WASHINGTON — Commercial satellite operator Intelsat, still operating under Chapter 11 bankruptcy protection, is purchasing a large chunk of inflight connectivity provider Gogo’s business for $400 million.
The acquisition, expected to close by the end of March, will make Intelsat about 50% larger by headcount, with around 550 Gogo Commercial Aviation employees joining Intelsat’s current workforce of roughly 1,200, Samer Halawi, Intelsat’s chief commercial officer, told SpaceNews Sept. 1.
Intelsat received approval from the U.S. Bankruptcy Court for the Eastern District of Virginia on Aug. 31 to proceed with buying Gogo’s Commercial Aviation business, which will be funded from the company’s $1 billion of debtor-in-possession financing. The acquisition will make the Virginia and Luxembourg-based satellite operator the direct provider of Wi-Fi to more than 3,000 commercial aircraft.
Chicago-based Gogo had sought for more than two years to sell the business unit, which struggled to make money because of intractable satellite capacity costs and expensive antenna installation subsidies Gogo gave to airlines.
Intelsat was seen as the “natural candidate” to buy Gogo’s Commercial Aviation business because Intelsat and Gogo both use Ku-band satellite capacity to serve aviation customers, Raymond James analyst Ric Prentiss wrote in an Aug. 31 note. Staying with the same spectrum avoids a “long and costly terminal conversion process” that would be required if an operator whose network runs on a different spectrum bought the business, he said.
Inmarsat and Viasat provide inflight connectivity mainly through their own fleets of Ka-band satellites.
Gogo’s Commercial Aviation business was starting to improve financially before the coronavirus pandemic triggered widespread travel bans and reduced air travel. The business unit reported a $37.3 million loss ($26.7 million internationally and $10.6 million domestically) for the months of April, May and June.
Halawi said Intelsat studied other crises that led to drops in airline activity and concluded that commercial aviation consistently rebounded, justifying an acquisition.
“When we did our analysis of Gogo [Commercial Aviation] we forecasted that basically the company would return to 2019 levels at around the 2023 timeframe,” Halawi said.
Gogo reported $135.5 million in revenue from its Commercial Aviation business in 2019. Intelsat is more interested in a return to growth after returning to that benchmark, Halawi said.
“We see that this sector is going to grow at double digits, over 10%, year on year,” he said. “That’s the growth that we are looking forward to.”
Intelsat will also benefit from ownership economics, Halawi said, since Intelsat can provide capacity directly to aircraft instead of leasing large amounts of capacity from other operators.
“Their efficiency in utilizing satellite bandwidth is on the low side,” Halawi said of Gogo Commercial Aviation.
Halawi said Intelsat uses an open architecture that will allow airline customers to stay connected on other satellite networks where Intelsat lacks coverage or sufficient capacity.
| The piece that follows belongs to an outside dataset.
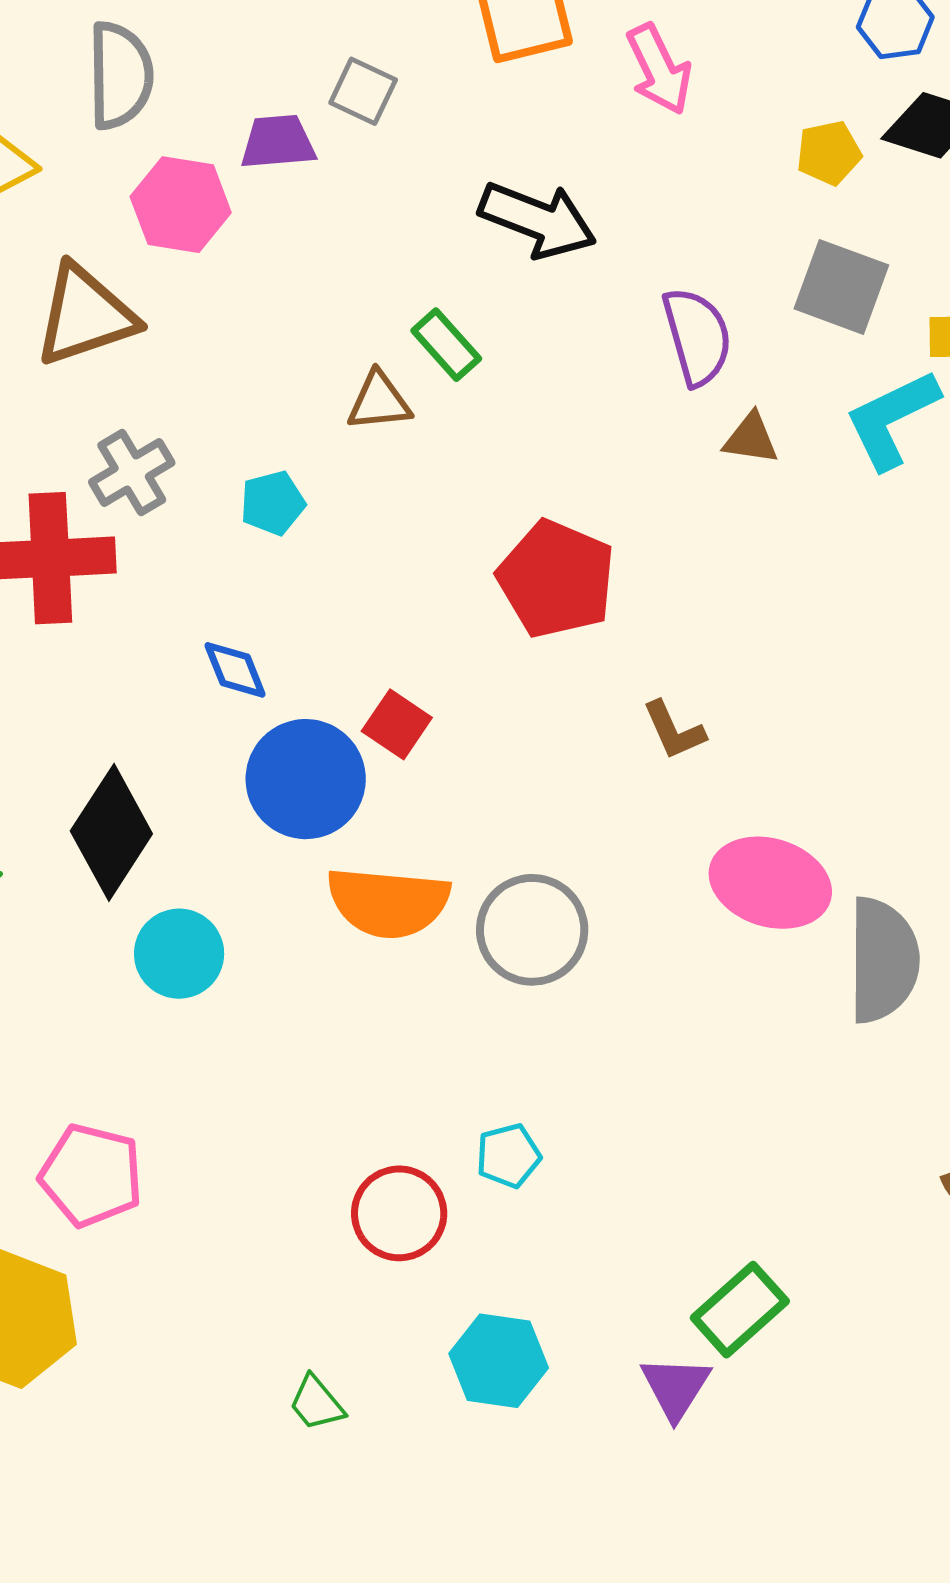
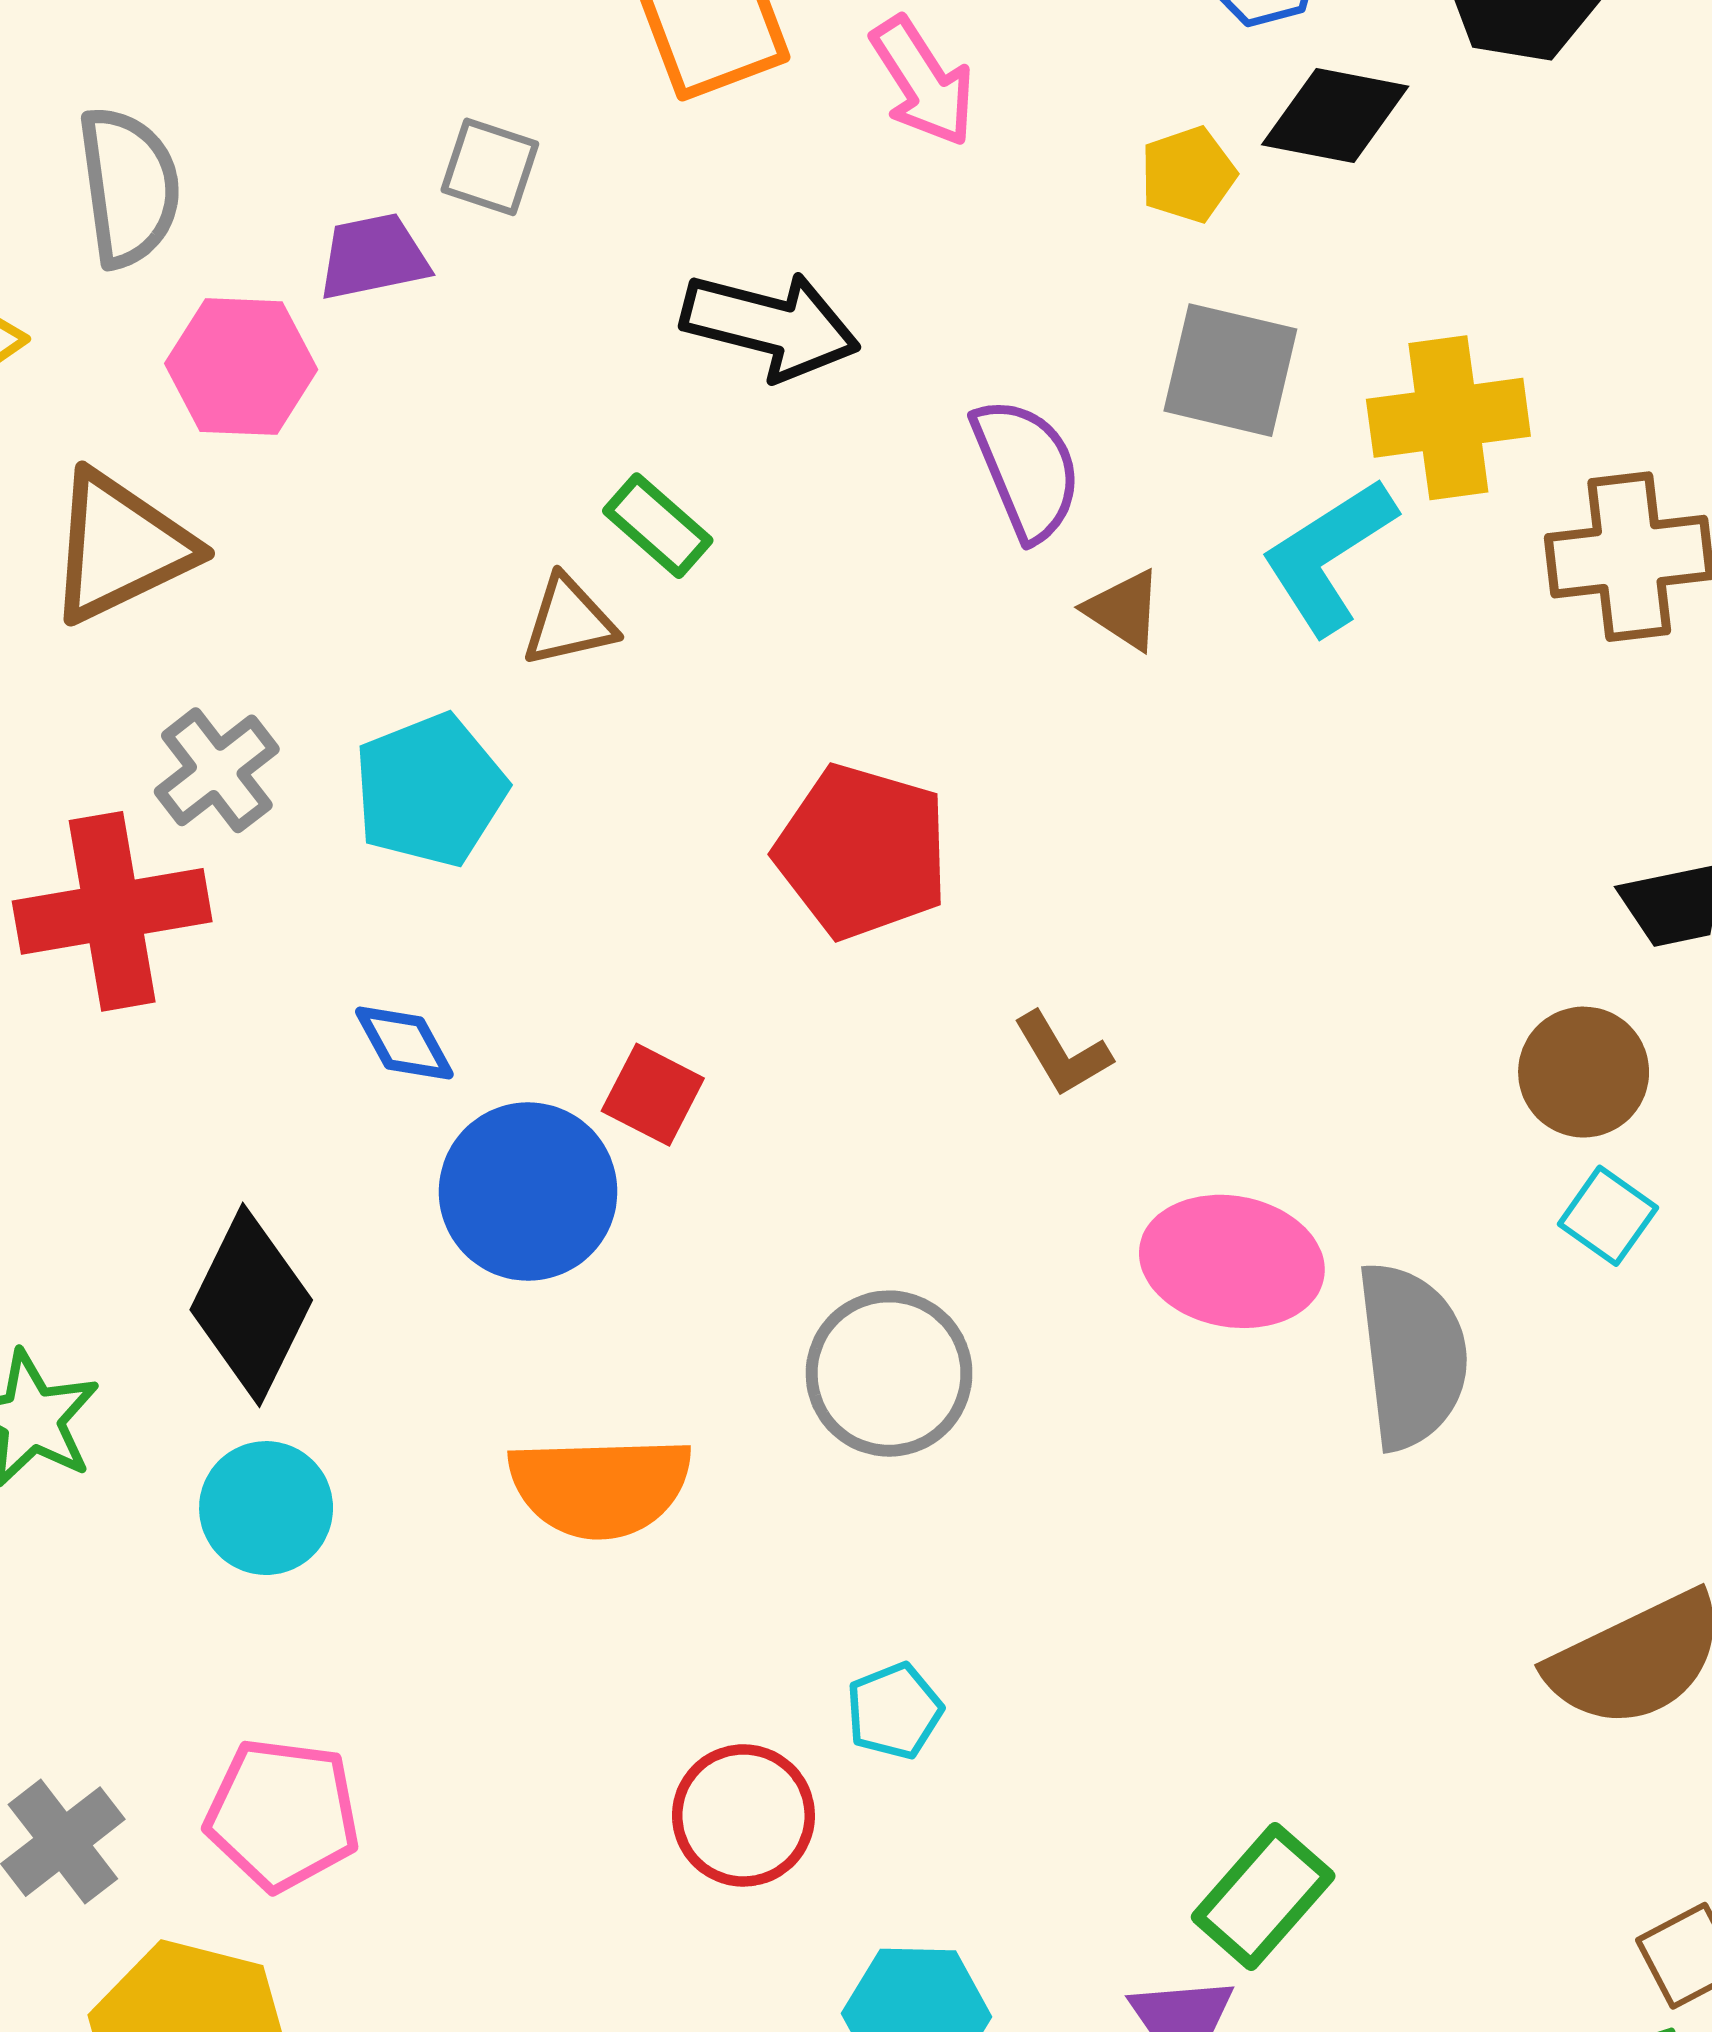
brown triangle: (751, 439) -> (1124, 610), turned 32
cyan pentagon: (273, 503) -> (430, 790), size x1.6
orange semicircle: (388, 902) -> (600, 1487), moved
cyan circle: (179, 954) -> (266, 1508), moved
He declined to say how much non-Intelsat capacity Gogo Commercial Aviation will use after the acquisition.
Intelsat told its bankruptcy court Aug. 24 it was seeking to make an acquisition, now known to be Gogo Commercial Aviation, that it believed would help offset declining satellite broadcast revenues. Halawi said the acquisition doesn’t change Intelsat’s expected exit from bankruptcy protection between mid-November and mid-May 2021.
Once Intelsat completes its purchase, Gogo will be solely focused on business aviation customers, such as private jet operators.
“The [business aviation] market continues its sharp recovery and strong demand growth trajectory, and our [business aviation] segment is exceptionally well-positioned to drive long-term value creation in that industry,” Gogo CEO Oakleigh Thorne said in an Aug. 31 news release.
Gogo said it will use proceeds from the sale to pay down debt and invest in growth opportunities such as 5G for aircraft.
Gogo relies mainly on its network of air-to-ground cellular towers to link business aviation customers flying over the United States and parts of Canada. Intelsat, through the acquisition, will obtain 10 years of exclusive access to that network of roughly 260 towers for commercial aviation customers.